--- Problem to solve ---
Would you please copy the part of the material below that opens with the line containing "das mit 400 Joules Leistung" and closes with the line containing "Gjejnë pikën e dobët të Khabib"? Copy it exactly, and only it.

::::::::::

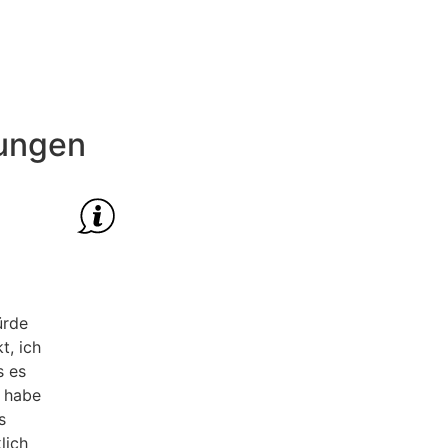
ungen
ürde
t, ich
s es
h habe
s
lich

::::::::::

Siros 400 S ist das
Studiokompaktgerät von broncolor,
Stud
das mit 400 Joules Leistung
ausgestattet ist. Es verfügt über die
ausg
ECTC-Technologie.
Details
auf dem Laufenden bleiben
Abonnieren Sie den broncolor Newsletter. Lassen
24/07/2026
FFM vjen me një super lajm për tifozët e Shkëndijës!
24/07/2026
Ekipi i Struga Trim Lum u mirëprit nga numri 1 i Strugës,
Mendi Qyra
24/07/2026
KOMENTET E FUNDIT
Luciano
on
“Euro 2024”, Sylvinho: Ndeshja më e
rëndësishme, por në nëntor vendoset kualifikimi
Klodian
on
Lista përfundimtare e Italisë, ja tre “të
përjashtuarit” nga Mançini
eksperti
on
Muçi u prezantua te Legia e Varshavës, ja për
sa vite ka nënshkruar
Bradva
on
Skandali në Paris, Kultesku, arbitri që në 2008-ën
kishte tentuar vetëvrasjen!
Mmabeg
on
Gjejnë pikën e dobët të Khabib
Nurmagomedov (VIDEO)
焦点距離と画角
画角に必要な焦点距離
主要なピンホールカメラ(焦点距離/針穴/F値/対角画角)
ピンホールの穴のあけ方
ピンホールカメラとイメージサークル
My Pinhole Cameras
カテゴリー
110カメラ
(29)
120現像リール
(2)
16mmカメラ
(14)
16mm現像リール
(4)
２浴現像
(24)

::::::::::

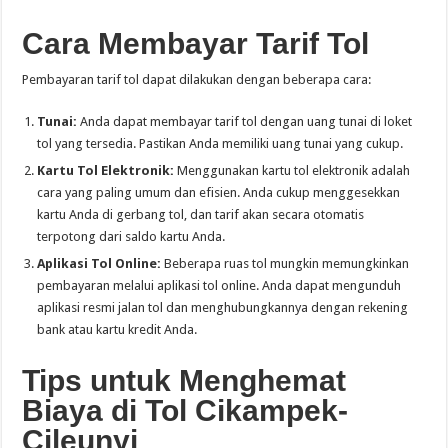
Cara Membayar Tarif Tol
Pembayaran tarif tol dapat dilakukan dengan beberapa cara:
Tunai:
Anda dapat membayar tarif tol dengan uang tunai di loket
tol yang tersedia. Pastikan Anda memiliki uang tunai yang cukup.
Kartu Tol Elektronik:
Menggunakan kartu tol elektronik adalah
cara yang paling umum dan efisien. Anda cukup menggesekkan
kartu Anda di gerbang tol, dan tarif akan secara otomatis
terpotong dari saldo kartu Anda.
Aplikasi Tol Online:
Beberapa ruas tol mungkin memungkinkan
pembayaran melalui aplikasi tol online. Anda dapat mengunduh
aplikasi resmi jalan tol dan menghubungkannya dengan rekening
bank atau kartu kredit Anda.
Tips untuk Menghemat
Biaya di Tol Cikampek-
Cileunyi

::::::::::

--- Reply to the exercise ---
das mit 400 Joules Leistung
ausgestattet ist. Es verfügt über die
ausg
ECTC-Technologie.
Details
auf dem Laufenden bleiben
Abonnieren Sie den broncolor Newsletter. Lassen
24/07/2026
FFM vjen me një super lajm për tifozët e Shkëndijës!
24/07/2026
Ekipi i Struga Trim Lum u mirëprit nga numri 1 i Strugës,
Mendi Qyra
24/07/2026
KOMENTET E FUNDIT
Luciano
on
“Euro 2024”, Sylvinho: Ndeshja më e
rëndësishme, por në nëntor vendoset kualifikimi
Klodian
on
Lista përfundimtare e Italisë, ja tre “të
përjashtuarit” nga Mançini
eksperti
on
Muçi u prezantua te Legia e Varshavës, ja për
sa vite ka nënshkruar
Bradva
on
Skandali në Paris, Kultesku, arbitri që në 2008-ën
kishte tentuar vetëvrasjen!
Mmabeg
on
Gjejnë pikën e dobët të Khabib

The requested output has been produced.